Évènement

Import Canada

Publié le : 02/07/2008 00:00:00
Catégories : Archives Scriptoblog (2007-2013) , Articles par thèmes , Société

asile

Une de nos amies nous signale l'excellent blog (anglophone) Covenant Zone.

Vient de paraître, sur ce blog, un article consacré à une sombre affaire de pasteur interdit de parole par la justice de son pays pour cause d'homophobie (qu'ils disent). Nous vous offrons la traduction de ce grand moment de délire, avec les commentaires d'un blogueur canadien légèrement énervé (et on le comprend).

Répétons encore une fois que les pathologies nées dans l'anglosphère finissent tôt ou tard par contaminer notre pauvre France. Et que, donc, voilà ce qui nous attend...

Attention, personne sensible s'abstenir.

[ on trouvera la version originale ici ]

...

Traduit de "Covenant Zone "

...

[Avertissement : Sur Scriptoblog, nous respectons scrupuleusement la loi française. Nous soulignons donc en préambule que nous ne nous associons aucunement aux propos homophobes rapportés ci-dessous. Si nous citons ces propos, c’est pour mettre en lumière le contexte d’une affaire très révélatrice de la dérive liberticide induite par les restrictions à la liberté d’expression.]


TROP FURAX POUR ECRIRE !

Je n’aime pas écrire sous le coup de la colère. Si écrive vise à évacuer nos ressentiments, comme je le pense, nos écrits prennent tout leur sens (du moins pour nos lecteurs !) quand nous avons déjà évacué suffisamment la colère, suffisamment en tout cas pour être capable d’observer lucidement ce que nous voulons transcender par le langage.

Ce qui m’a suprêmement fait bouillir ces derniers jours, c’est l’arrêté humiliant pris par une dénommée Lori Andreachuck, une sorte de néo-maoïste de la province canadienne d’Alberta. Cette dame voudrait bâillonner un pasteur chrétien, détruire son existence, en lui interdisant de s’exprimer sur un point crucial de la doctrine chrétienne, un point qui inquiète profondément ce pasteur.

Pour avoir écrit cette lettre (3), en 2002, Stephen Boissoin s’est vu infliger une interdiction de parole (dont le non respect implique une peine de prison), interdiction totalement contradictoire avec les normes d’une société libre et démocratique. Si la législation canadienne est encore aux mains de gens sensés, cet arrêté ne saurait être considéré comme conforme à la Constitution, puisque selon notre Constitution, toutes les lois doivent s’accorder aux « besoins d’une société libre et démocratique ».

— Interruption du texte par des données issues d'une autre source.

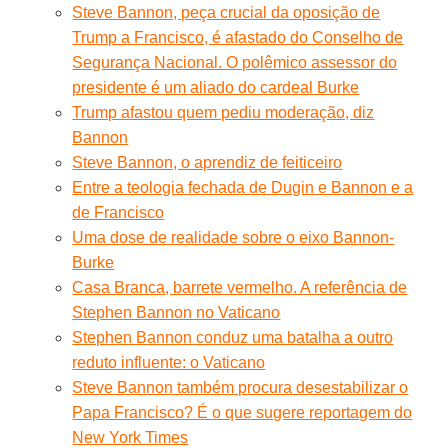
Steve Bannon, peça crucial da oposição de
Trump a Francisco, é afastado do Conselho de
Segurança Nacional. O polêmico assessor do
presidente é um aliado do cardeal Burke
Trump afastou quem pediu moderação, diz
Bannon
Steve Bannon, o aprendiz de feiticeiro
Entre a teologia fechada de Dugin e Bannon e a
de Francisco
Uma dose de realidade sobre o eixo Bannon-
Burke
Casa Branca, barrete vermelho. A referência de
Stephen Bannon no Vaticano
Stephen Bannon conduz uma batalha a outro
reduto influente: o Vaticano
Steve Bannon também procura desestabilizar o
Papa Francisco? É o que sugere reportagem do
New York Times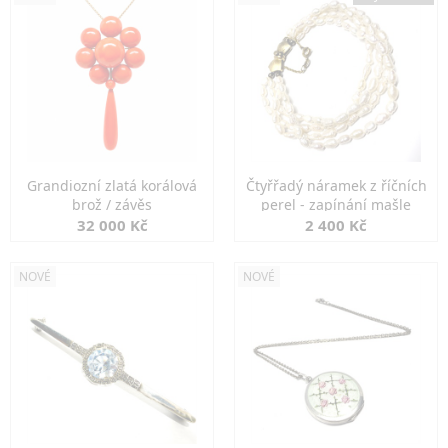
Grandiozní zlatá korálová
Čtyřřadý náramek z říčních
brož / závěs
perel - zapínání mašle
32 000 Kč
2 400 Kč
NOVÉ
NOVÉ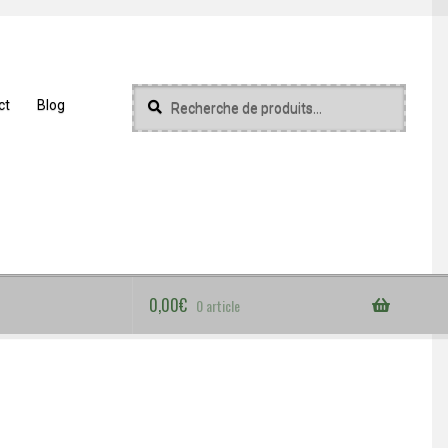
Recherche
Recherche
ct
Blog
pour :
0,00
€
0 article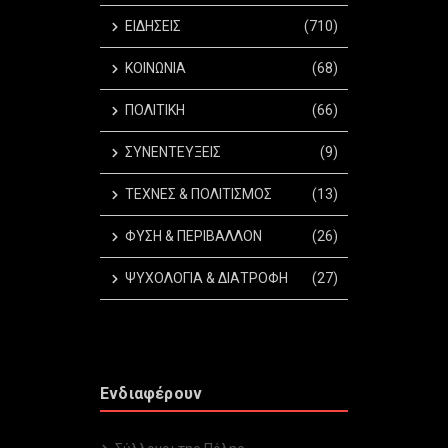
ΕΙΔΗΣΕΙΣ
(710)
ΚΟΙΝΩΝΙΑ
(68)
ΠΟΛΙΤΙΚΗ
(66)
ΣΥΝΕΝΤΕΥΞΕΙΣ
(9)
ΤΕΧΝΕΣ & ΠΟΛΙΤΙΣΜΟΣ
(13)
ΦΥΣΗ & ΠΕΡΙΒΑΛΛΟΝ
(26)
ΨΥΧΟΛΟΓΙΑ & ΔΙΑΤΡΟΦΗ
(27)
Ενδιαφέρουν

Comme je l’ai écrit dans les commentaires du National Post, il me semble que l’heure est venue pour les Canadiens de commencer à envisager sérieusement la désobéissance civique pour s’opposer aux jugements « Fantourou » (1) des tribunaux traitant des « Droits de l’Homme ». J’ignore ce que vous pensez des vertueuses certitudes de Boissoins (2) quant à la nocivité de l’homosexualité et quant au degré de tolérance impliqué par la maxime chrétienne : « aime le pécheur même si tu hais le péché ». Pour moi, je pense qu’il y a là beaucoup de tolérance, puisque la plupart des gens entendent par « humanité » le fait qu’ils s’aiment eux-mêmes alors qu’ils haïssent leurs propres actions. Mais quoi qu’il en soit de votre opinion sur les thèses de Boissoins, nul ne peut nier que Andreachuck et Lund sont allées beaucoup plus loin que lui en matière d’autosatisfaction et d’intolérance.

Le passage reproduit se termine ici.